(Items listed in a dataset)
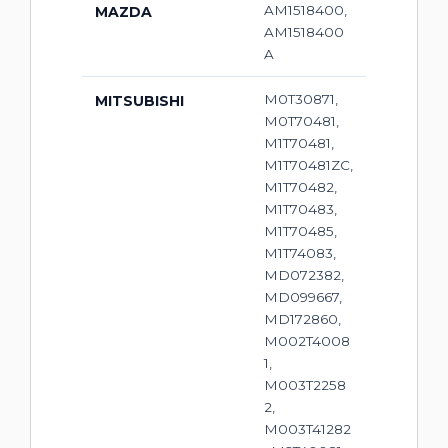
AM1518400,
MAZDA
AM1518400
A
M0T30871,
MITSUBISHI
M0T70481,
M1T70481,
M1T70481ZC,
M1T70482,
M1T70483,
M1T70485,
M1T74083,
MD072382,
MD099667,
MD172860,
M002T4008
1,
M003T2258
2,
M003T41282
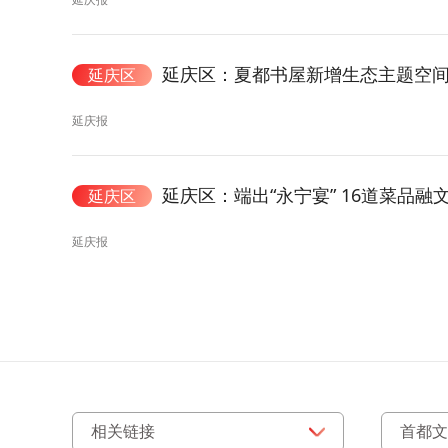
延庆区：夏都书屋新增生态主题空间
延庆区
延庆报
延庆区：端出“永宁宴” 16道菜品融
延庆区
延庆报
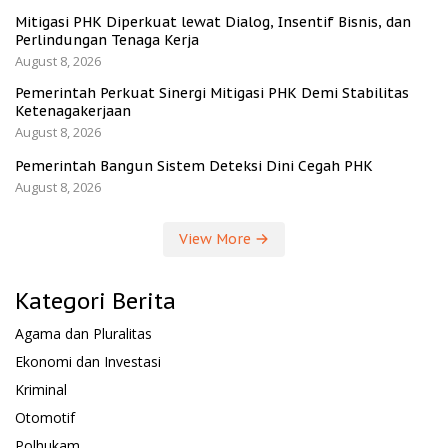
Mitigasi PHK Diperkuat lewat Dialog, Insentif Bisnis, dan
Perlindungan Tenaga Kerja
August 8, 2026
Pemerintah Perkuat Sinergi Mitigasi PHK Demi Stabilitas
Ketenagakerjaan
August 8, 2026
Pemerintah Bangun Sistem Deteksi Dini Cegah PHK
August 8, 2026
View More
Kategori Berita
Agama dan Pluralitas
Ekonomi dan Investasi
Kriminal
Otomotif
Polhukam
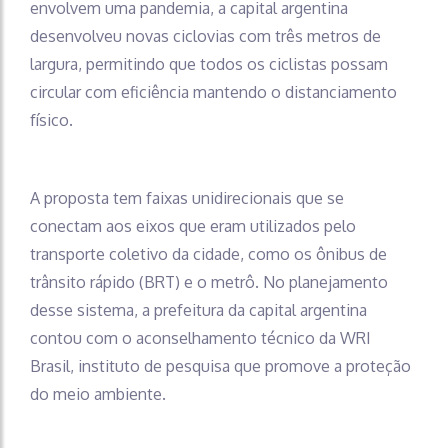
envolvem uma pandemia, a capital argentina
desenvolveu novas ciclovias com três metros de
largura, permitindo que todos os ciclistas possam
circular com eficiência mantendo o distanciamento
físico.
A proposta tem faixas unidirecionais que se
conectam aos eixos que eram utilizados pelo
transporte coletivo da cidade, como os ônibus de
trânsito rápido (BRT) e o metrô. No planejamento
desse sistema, a prefeitura da capital argentina
contou com o aconselhamento técnico da WRI
Brasil, instituto de pesquisa que promove a proteção
do meio ambiente.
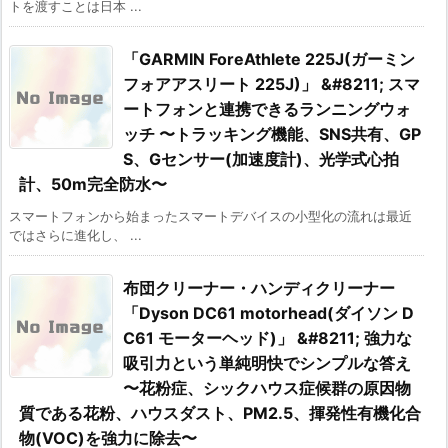
トを渡すことは日本 ...
「GARMIN ForeAthlete 225J(ガーミン
フォアアスリート 225J)」 &#8211; スマ
ートフォンと連携できるランニングウォ
ッチ 〜トラッキング機能、SNS共有、GP
S、Gセンサー(加速度計)、光学式心拍
計、50m完全防水〜
スマートフォンから始まったスマートデバイスの小型化の流れは最近
ではさらに進化し、 ...
布団クリーナー・ハンディクリーナー
「Dyson DC61 motorhead(ダイソン D
C61 モーターヘッド)」 &#8211; 強力な
吸引力という単純明快でシンプルな答え
〜花粉症、シックハウス症候群の原因物
質である花粉、ハウスダスト、PM2.5、揮発性有機化合
物(VOC)を強力に除去〜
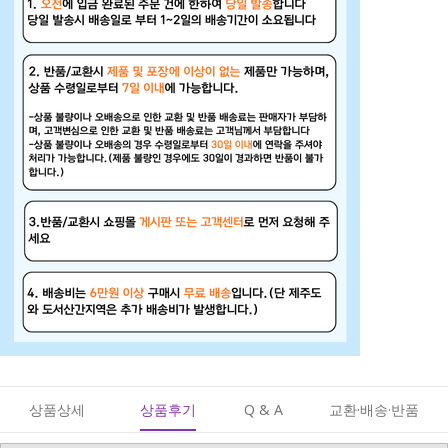
상품상세
상품후기
Q & A
교환·배송·반품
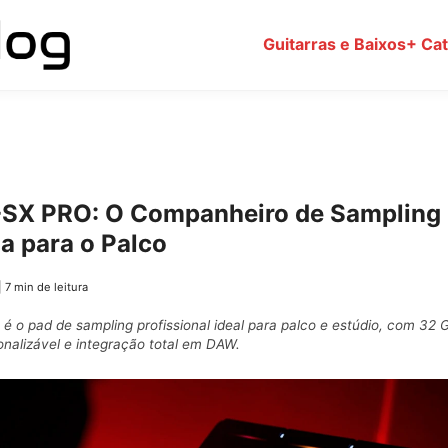
Guitarras e Baixos
+ Ca
-SX PRO: O Companheiro de Sampling
a para o Palco
|
7 min de leitura
 o pad de sampling profissional ideal para palco e estúdio, com 32 
nalizável e integração total em DAW.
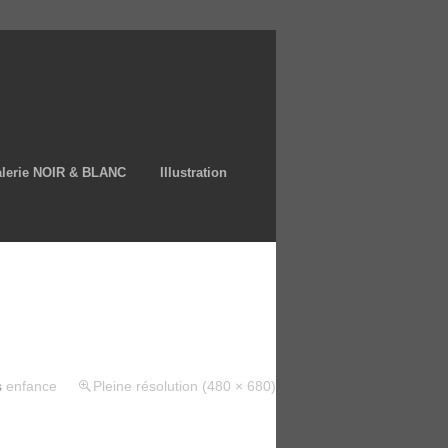
lerie NOIR & BLANC
Illustration
s
enfance
Pleine résolution (480 × 680)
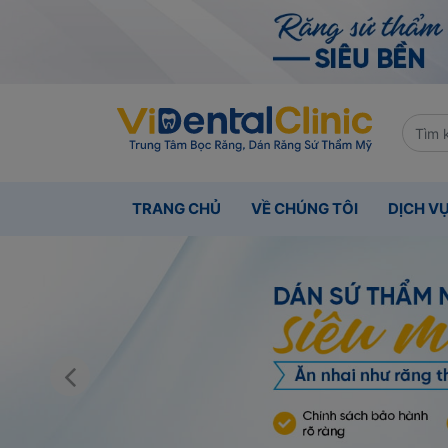
TRANG CHỦ
VỀ CHÚNG TÔI
DỊCH V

> [What needs to be done]: Above are records to transcribe exactly; leave their pictures out.

> [Output for this exercise]:
AM1518400,
MAZDA
AM1518400
A
M0T30871,
MITSUBISHI
M0T70481,
M1T70481,
M1T70481ZC,
M1T70482,
M1T70483,
M1T70485,
M1T74083,
MD072382,
MD099667,
MD172860,
M002T4008
1,
M003T2258
2,
M003T41282
延庆区：夏都书屋新增生态主题空间
延庆区
延庆报
延庆区：端出“永宁宴” 16道菜品融
延庆区
延庆报
Mitigasi PHK Diperkuat lewat Dialog, Insentif Bisnis, dan
Perlindungan Tenaga Kerja
August 8, 2026
Pemerintah Perkuat Sinergi Mitigasi PHK Demi Stabilitas
Ketenagakerjaan
August 8, 2026
Pemerintah Bangun Sistem Deteksi Dini Cegah PHK
August 8, 2026
View More
Kategori Berita
Agama dan Pluralitas
Ekonomi dan Investasi
Kriminal
Otomotif
Polhukam
envolvem uma pandemia, a capital argentina
desenvolveu novas ciclovias com três metros de
largura, permitindo que todos os ciclistas possam
circular com eficiência mantendo o distanciamento
físico.
A proposta tem faixas unidirecionais que se
conectam aos eixos que eram utilizados pelo
transporte coletivo da cidade, como os ônibus de
trânsito rápido (BRT) e o metrô. No planejamento
desse sistema, a prefeitura da capital argentina
contou com o aconselhamento técnico da WRI
Brasil, instituto de pesquisa que promove a proteção
do meio ambiente.
トを渡すことは日本 ...
「GARMIN ForeAthlete 225J(ガーミン
フォアアスリート 225J)」 &#8211; スマ
ートフォンと連携できるランニングウォ
ッチ 〜トラッキング機能、SNS共有、GP
S、Gセンサー(加速度計)、光学式心拍
計、50m完全防水〜
スマートフォンから始まったスマートデバイスの小型化の流れは最近
ではさらに進化し、 ...
布団クリーナー・ハンディクリーナー
「Dyson DC61 motorhead(ダイソン D
C61 モーターヘッド)」 &#8211; 強力な
吸引力という単純明快でシンプルな答え
〜花粉症、シックハウス症候群の原因物
質である花粉、ハウスダスト、PM2.5、揮発性有機化合
物(VOC)を強力に除去〜
상품상세
상품후기
Q & A
교환·배송·반품
Guitarras e Baixos
+ Ca
-SX PRO: O Companheiro de Sampling
a para o Palco
|
7 min de leitura
 o pad de sampling profissional ideal para palco e estúdio, com 32 
nalizável e integração total em DAW.
lerie NOIR & BLANC
Illustration
s
enfance
Pleine résolution (480 × 680)
TRANG CHỦ
VỀ CHÚNG TÔI
DỊCH V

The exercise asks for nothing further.